Die constitutionelle Entwicklung der süddeutschen Staaten, der immer wachsende Völkerverkehr, der die Deutschen in Belgien, Frankreich und England durch den Augenschein von den Segnungen der Volksvertretung und der Selbstregierung überzeugte, waren nicht erfolglos, und auch in Norddeutschland, namentlich in Preußen, sah man sich gedrungen, dem allgemein gefühlten Volksbedürfniß durch Einberufung der Landstände entgegen zu kommen.
Da auf diese Weise die Theilnahme des Doctors eben so sehr nach dem Vaterlande gewendet, als in Frankreich durch die sich immer bestimmter entwickelnden Associationen zu verschiedenen Zwecken beschäftigt wurden, so fühlten beide Gatten sich geistig in einer Weise angeregt und ausgefüllt, die sie Reginens und Larssen's Abwesenheit weniger empfinden ließ. Sie bemerkten es kaum, daß Regina noch immer in England verweilte, obschon die Saison vorüber war, und sie die Absicht gehabt hatte, eine Erholungsreise nach der Schweiz zu machen, bei welcher Larssen sie begleiten sollte, der nach London gekommen war, sie abzuholen.

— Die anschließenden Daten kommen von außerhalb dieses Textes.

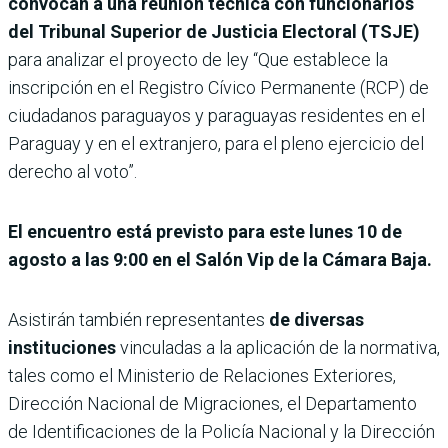
convocan a una reunión técnica con funcionarios
del Tribunal Superior de Justicia Electoral (TSJE)
para analizar el proyecto de ley “Que establece la
inscripción en el Registro Cívico Permanente (RCP) de
ciudadanos paraguayos y paraguayas residentes en el
Paraguay y en el extranjero, para el pleno ejercicio del
derecho al voto”.
El encuentro está previsto para este lunes 10 de
agosto a las 9:00 en el Salón Vip de la Cámara Baja.
Asistirán también representantes
de diversas
instituciones
vinculadas a la aplicación de la normativa,
tales como el Ministerio de Relaciones Exteriores,
Dirección Nacional de Migraciones, el Departamento
de Identificaciones de la Policía Nacional y la Dirección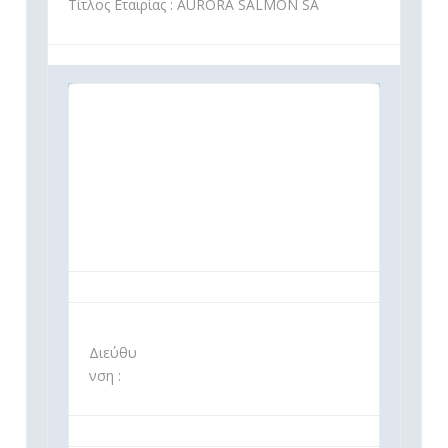
Τίτλος Εταιρίας : AURORA SALMON SA
Διεύθυ
νση :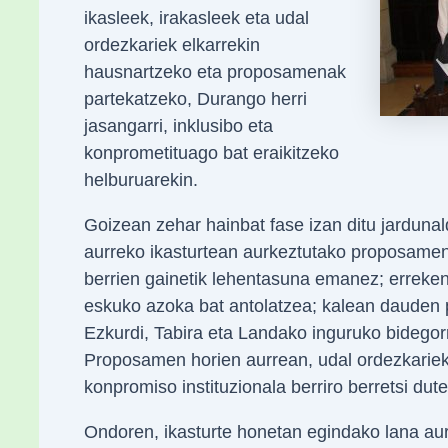
ikasleek, irakasleek eta udal
ordezkariek elkarrekin
hausnartzeko eta proposamenak
partekatzeko, Durango herri
jasangarri, inklusibo eta
konprometituago bat eraikitzeko
helburuarekin.
Goizean zehar hainbat fase izan ditu jardunald
aurreko ikasturtean aurkeztutako proposamena
berrien gainetik lehentasuna emanez; erreken
eskuko azoka bat antolatzea; kalean dauden 
Ezkurdi, Tabira eta Landako inguruko bidegorr
Proposamen horien aurrean, udal ordezkariek
konpromiso instituzionala berriro berretsi dute
Ondoren, ikasturte honetan egindako lana aur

Auch hatte Regina den Plan nicht aufgegeben, aber seit sie auf Richard's Landsitz lebte, ihn von Tag zu Tag hinausgeschoben, und Larssen hatte täglich mehr den Muth verloren, sie an die Abreise zu erinnern, da er fühlte, wie ungern Regine derselben gedachte.
»Lassen Sie mich nur aufathmen von der Arbeit der Saison!« sagte sie ihm eines Tages, als er sie darauf aufmerksam machte, daß die Jahreszeit vorrücke, und daß es zu spät werden könne für eine Alpentour. »Lassen Sie mich nur ausruhen, es ist ja gleich, wo ich Erholung finde! Hier ist mir wohl. Ich habe Alles, was das Leben schön macht: treue Menschen, die mich lieben, eine schöne Natur und volle Freiheit und Muße für mich selbst. Weshalb sollte ich eilen, dieses Gute aufzugeben?«
Larssen antwortete nicht darauf, indeß man konnte ihm ansehen, daß er anderer Ansicht war, trotz seiner Empfänglichkeit für den Comfort des englischen Landlebens, die reiche Befriedigung finden mußte in Wyndhamhouse, dem alten stattlichen Familiensitze.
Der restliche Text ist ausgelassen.